Matthias Droth

Acoustic phonons and spin relaxation in graphene nanoribbons

Phonons are responsible for limiting both the electron mobility and the spin relaxation time in solids and provide a mechanism for thermal transport. In view of a possible transistor function as well as spintronics applications in graphene nanoribbons, we present a theoretical study of acoustic phonons in these nanostructures. Using a two-dimensional continuum model which takes into account the monatomic thickness of graphene, we derive Hermitian wave equations and infer phonon creation and annihilation operators. We elaborate on two types of boundary configuration, which we believe can be realized in experiment: (i) fixed and (ii) free boundaries. The former leads to a gapped phonon dispersion relation, which is beneficial for high electron mobilites and long spin lifetimes. The latter exhibits an ungapped dispersion and a finite sound velocity of out-of-plane modes at the center of the Brillouin zone. In the limit of negligible boundary effects, bulk-like behavior is restored. We also discuss the deformation potential, which in some cases gives the dominant contribution to the spin relaxation rate T_1^{-1}.

Piezoelectricity in planar boron nitride via a geometric phase

Due to their low surface mass density, two-dimensional materials with a strong piezoelectric response are interesting for nanoelectromechanical systems with high force sensitivity. Unlike graphene, the two sublattices in a monolayer of hexagonal boron nitride (hBN) are occupied by different elements, which breaks inversion symmetry and allows for piezoelectricity. This has been confirmed with density functional theory calculations of the piezoelectric constant of hBN. Here, we formulate an entirely analytical derivation of the electronic contribution to the piezoelectric response in this system based on the concepts of strain-induced pseudomagnetic vector potential and the modern theory of polarization that relates the polar moment to the Berry curvature. Our findings agree with the symmetry restrictions expected for the hBN lattice and reproduce well the magnitude of the piezoelectric effect previously obtained ab initio.

Electron spin relaxation in graphene nanoribbon quantum dots

Graphene is promising as a host material for electron spin qubits because of its predicted potential for long coherence times. In armchair graphene nanoribbons (aGNRs) a small bandgap is opened, allowing for electrically gated quantum dots, and furthermore the valley degeneracy is lifted. The spin lifetime T_1 is limited by spin relaxation, where the Zeeman energy is absorbed by lattice vibrations, mediated by spin-orbit and electron-phonon coupling. We have calculated T_1 by treating all couplings analytically and find that T_1 can be in the range of seconds for several reasons: (i) low phonon density of states away from Van Hove singularities; (ii) destructive interference between two relaxation mechanisms; (iii) Van Vleck cancellation at low magnetic fields; (iv) vanishing coupling to out-of-plane modes in lowest order due to the electronic structure of aGNRs. Owing to the vanishing nuclear spin of 12C, T_1 may be a good measure for overall coherence. These results and recent advances in the controlled production of graphene nanoribbons make this system interesting for spintronics applications.

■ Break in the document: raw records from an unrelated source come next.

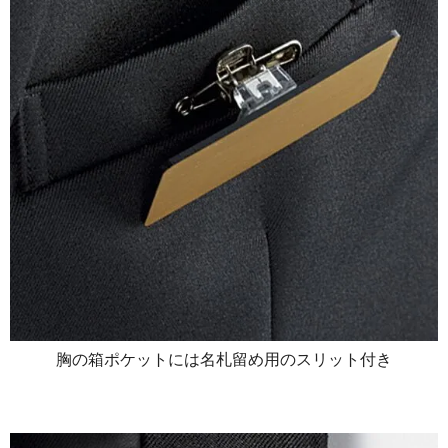
胸の箱ポケットには名札留め用のスリット付き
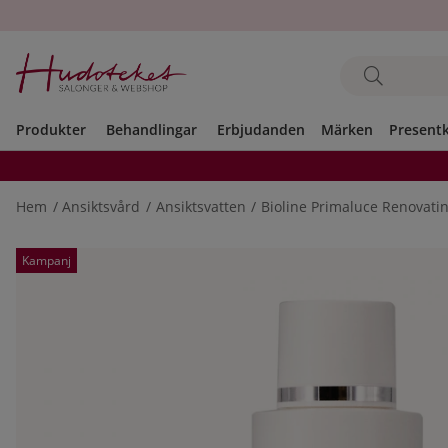
Produkter
Behandlingar
Erbjudanden
Märken
Present
Hem
Ansiktsvård
Ansiktsvatten
Bioline Primaluce Renovatin
Produktbilder
Kampanj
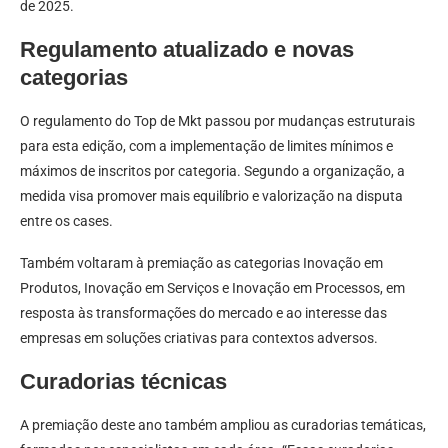
de 2025.
Regulamento atualizado e novas
categorias
O regulamento do Top de Mkt passou por mudanças estruturais
para esta edição, com a implementação de limites mínimos e
máximos de inscritos por categoria. Segundo a organização, a
medida visa promover mais equilíbrio e valorização na disputa
entre os cases.
Também voltaram à premiação as categorias Inovação em
Produtos, Inovação em Serviços e Inovação em Processos, em
resposta às transformações do mercado e ao interesse das
empresas em soluções criativas para contextos adversos.
Curadorias técnicas
A premiação deste ano também ampliou as curadorias temáticas,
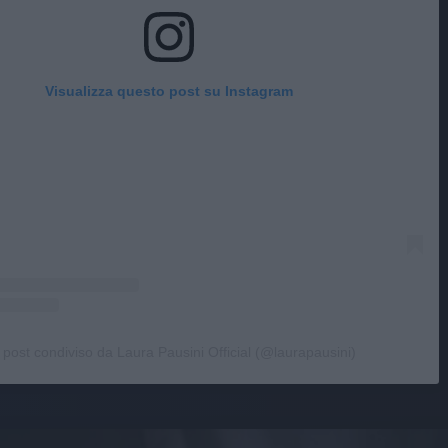
Visualizza questo post su Instagram
 post condiviso da Laura Pausini Official (@laurapausini)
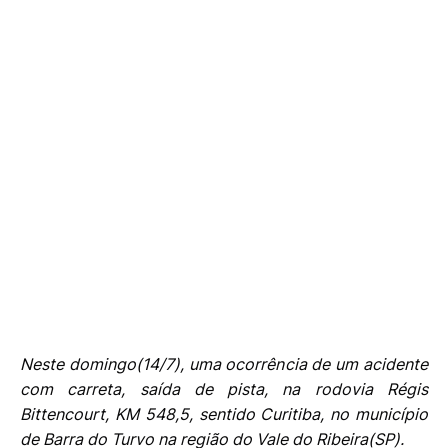
Neste domingo(14/7), uma ocorrência de um acidente
com carreta, saída de pista, na rodovia Régis
Bittencourt, KM 548,5, sentido Curitiba, no município
de Barra do Turvo na região do Vale do Ribeira(SP).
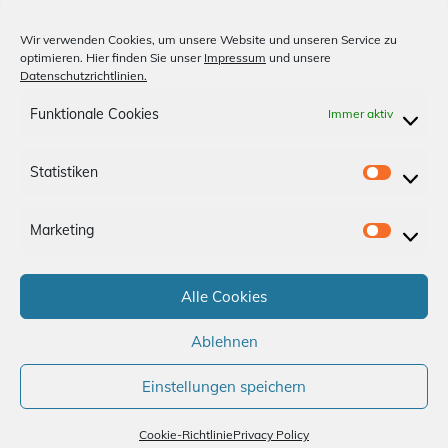
Unsere Medien
Wir verwenden Cookies, um unsere Website und unseren Service zu
optimieren. Hier finden Sie unser
Impressum
und unsere
Billardclub
Datenschutzrichtlinien.
Shopfinder
Funktionale Cookies
Immer aktiv
Anfahrt
Statistiken
S
Impressum
Datenschutz
t
Marketing
a
M
App-AGBs
Bonus Store
Kontakt
t
a
i
Alle Cookies
r
Folge uns
s
k
Ablehnen
t
e
i
t
Einstellungen speichern
k
i
e
Cookie-Richtlinie
Privacy Policy
n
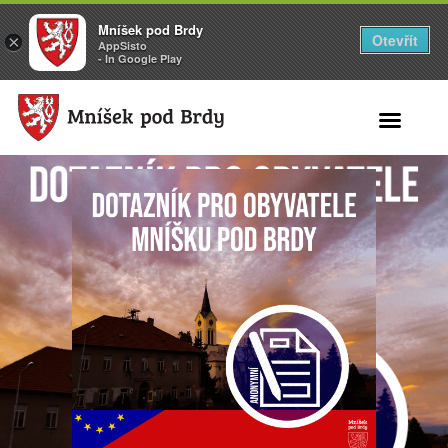
Mníšek pod Brdy
Otevřít
×
AppSisto
- In Google Play
Search for:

Spintronics with graphene quantum dots

Thanks to its intrinsic ability to preserve spin coherence, graphene is a prime material for spintronics. In this review article, we summarize recent achievements related to spintronics in graphene quantum dots and motivate this field from a spintronics and a materials science point of view. We focus on theory but also discuss recent experiments. The main sources of spin decoherence are interactions with lattice excitations and the hyperfine interaction with present nuclear spins. We explain effective spin-phonon coupling in detail and present a generic power law for the spin relaxation time T1 as a function of the magnetic field. For specific cases, we discuss spin relaxation in detail. The Heisenberg exchange interaction is paramount for coherent spin qubit operation and addressed in the context of magnetism in graphene nanoflakes. Nuclear spins in the host and surrounding material can be considered by several means and the influence of C nuclei has been studied in detail. Impressive advances in general spintronics and the fabrication of graphene devices are likely to spark significant advances in spintronics with graphene quantum dots in the near future.

Electron-electron attraction in an engineered electromechanical system

Two electrons in a quantum dot repel each other: their interaction can be characterized by a positive interaction energy. From the theory of superconductivity, we also know that mechanical vibrations of the crystal lattice can make the electron-electron interaction attractive. Analogously, if a quantum dot interacts with a mechanical degree of freedom, the effective interaction energy can be negative; that is, the electron-electron interaction might be attractive. In this work, we propose and theoretically study an engineered electromechanical system that exhibits electron-electron attraction: a quantum dot suspended on a nonlinear mechanical resonator, tuned by a bottom and a top gate electrode. We focus on the example of a dot embedded in a suspended graphene ribbon, for which we identify conditions for electron-electron attraction. Our results suggest the possibility of electronic transport via tunneling of packets of multiple electrons in such devices, similar to that in superconducting nanostructures, but without the use of any superconducting elements.